§ Task description:
Using the data below, return the stretch from the line that contains "Login Spaggiari" through the line that contains "Attendere il completamento dell'operazione...", both included, exactly as it stands and nothing beyond it.

§ Provided records:
=-=-=
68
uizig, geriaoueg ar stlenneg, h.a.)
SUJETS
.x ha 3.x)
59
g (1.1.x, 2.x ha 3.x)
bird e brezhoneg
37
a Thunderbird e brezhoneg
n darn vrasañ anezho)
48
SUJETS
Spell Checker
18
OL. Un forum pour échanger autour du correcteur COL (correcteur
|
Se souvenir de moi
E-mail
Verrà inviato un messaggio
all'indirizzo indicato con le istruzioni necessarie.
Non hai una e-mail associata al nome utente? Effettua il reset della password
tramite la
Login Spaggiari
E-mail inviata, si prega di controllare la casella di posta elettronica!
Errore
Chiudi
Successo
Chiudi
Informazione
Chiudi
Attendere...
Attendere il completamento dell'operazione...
=-=-=
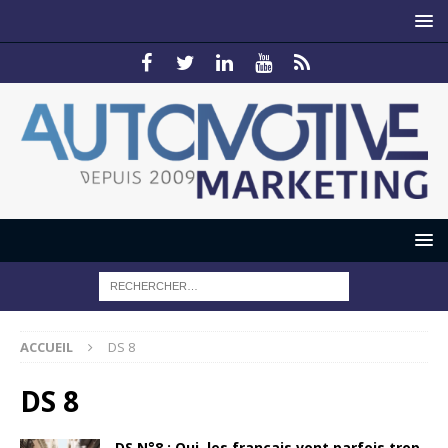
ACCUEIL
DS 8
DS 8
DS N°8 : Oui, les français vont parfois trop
=-=-=
§ Exercise result:
Login Spaggiari
E-mail inviata, si prega di controllare la casella di posta elettronica!
Errore
Chiudi
Successo
Chiudi
Informazione
Chiudi
Attendere...
Attendere il completamento dell'operazione...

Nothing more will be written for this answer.